• Task brief:
When the line containing "gols marcados e cinco sofridos. Em 14" is reached, begin transcribing. Continue exactly through the final line of the listing, and return nothing else.

• Record excerpts:
◆ ◆ ◆ ◆

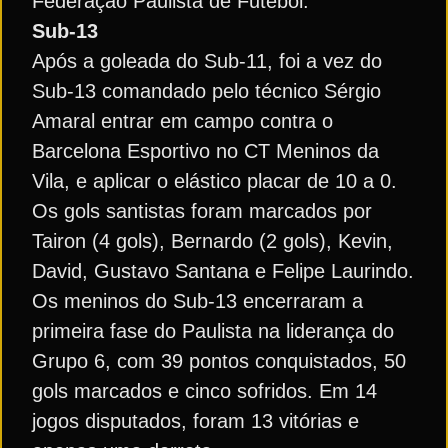
Federação Paulista de Futebol.
Sub-13
Após a goleada do Sub-11, foi a vez do
Sub-13 comandado pelo técnico Sérgio
Amaral entrar em campo contra o
Barcelona Esportivo no CT Meninos da
Vila, e aplicar o elástico placar de 10 a 0.
Os gols santistas foram marcados por
Tairon (4 gols), Bernardo (2 gols), Kevin,
David, Gustavo Santana e Felipe Laurindo.
Os meninos do Sub-13 encerraram a
primeira fase do Paulista na liderança do
Grupo 6, com 39 pontos conquistados, 50
gols marcados e cinco sofridos. Em 14
jogos disputados, foram 13 vitórias e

◆ ◆ ◆ ◆

• Written answer:
gols marcados e cinco sofridos. Em 14
jogos disputados, foram 13 vitórias e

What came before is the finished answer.